Since its early history, NFIB’s work on policy issues has been determined through a one member, one vote balloting process of its membership. This process still stands today as we advocate for independence of small business.
Harder began with a home office and sold the first memberships to his neighbors. He was succeeded in 1969 by his son, John Harder, and later that year by Wilson S. Johnson, who formed the member Leadership Councils, which still exist today and are a great way for members to get engaged with advocacy. Throughout this time, NFIB gained greater recognition in Washington, D.C., and in state capitals.
John Sloan, the first chief executive brought in from outside NFIB, became President of NFIB in 1983. He installed a business structure with a sales manager, finance, and administration directed by the CFO and expanded the organization’s presence through a public policy operation in Washington, D.C.
In 1983, NFIB established the NFIB Member Services Corporation, a wholly owned subsidiary of NFIB, to offer benefit programs to assist members in reducing operating costs. Programs include: workers’ compensation insurance, commercial and personal health insurance, credit card processing, operational supplies, and discounts on commonly used business products and services.
In 1992, Jack Faris became President following Sloan’s death and clearly defined NFIB’s role in affecting public policy at the state and federal levels through political and grassroots activism, and lobbying lawmakers in an integrated manner.

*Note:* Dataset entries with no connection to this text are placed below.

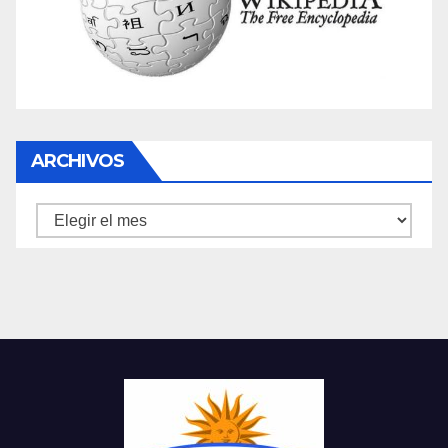
ARCHIVOS
Archivos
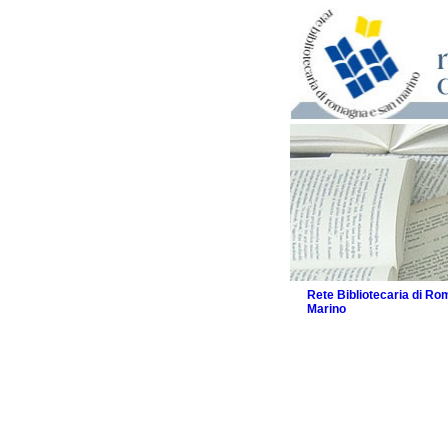
Rete Bibliotecaria di R
Marino
La Rete
Biblioteche e archivi
Agenda
Patto intercomunale per
2026
Patto locale per la let
Patto locale per la let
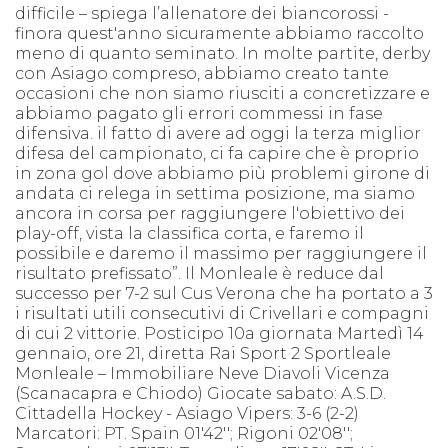
difficile – spiega l’allenatore dei biancorossi -
finora quest'anno sicuramente abbiamo raccolto
meno di quanto seminato. In molte partite, derby
con Asiago compreso, abbiamo creato tante
occasioni che non siamo riusciti a concretizzare e
abbiamo pagato gli errori commessi in fase
difensiva. il fatto di avere ad oggi la terza miglior
difesa del campionato, ci fa capire che è proprio
in zona gol dove abbiamo più problemi girone di
andata ci relega in settima posizione, ma siamo
ancora in corsa per raggiungere l'obiettivo dei
play-off, vista la classifica corta, e faremo il
possibile e daremo il massimo per raggiungere il
risultato prefissato”. Il Monleale è reduce dal
successo per 7-2 sul Cus Verona che ha portato a 3
i risultati utili consecutivi di Crivellari e compagni
di cui 2 vittorie. Posticipo 10a giornata Martedì 14
gennaio, ore 21, diretta Rai Sport 2 Sportleale
Monleale – Immobiliare Neve Diavoli Vicenza
(Scanacapra e Chiodo) Giocate sabato: A.S.D.
Cittadella Hockey - Asiago Vipers: 3-6 (2-2)
Marcatori: PT. Spain 01'42''; Rigoni 02'08'';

Faris retired in early 2005, and the NFIB board selected Todd A. Stottlemyer as NFIB’s fifth President on February 15, 2006. Stottlemyer focused on improving NFIB’s non-partisan reach and technology infrastructure.
In February 2009, Dan Danner became NFIB’s sixth President. Under his leadership, NFIB became a driving force in opposing major federal regulations. NFIB gained recognition as the only business association to challenge President Obama’s Patient Protection and Affordable Care Act in the 2012 Supreme Court case NATIONAL FEDERATION OF INDEPENDENT BUSINESS et al. v. SEBELIUS, SECRETARY OF HEALTH AND HUMAN SERVICES, et al.
Juanita Duggan was named NFIB President and CEO following Danner’s retirement in February 2016.
Brad Close was named President and CEO of NFIB in February 2020. Close had been serving as Acting President since December 2019 and has been with NFIB for more than 18 years, serving as NFIB’s Senior Vice President for Public Policy prior to becoming the organization’s 8th President and CEO.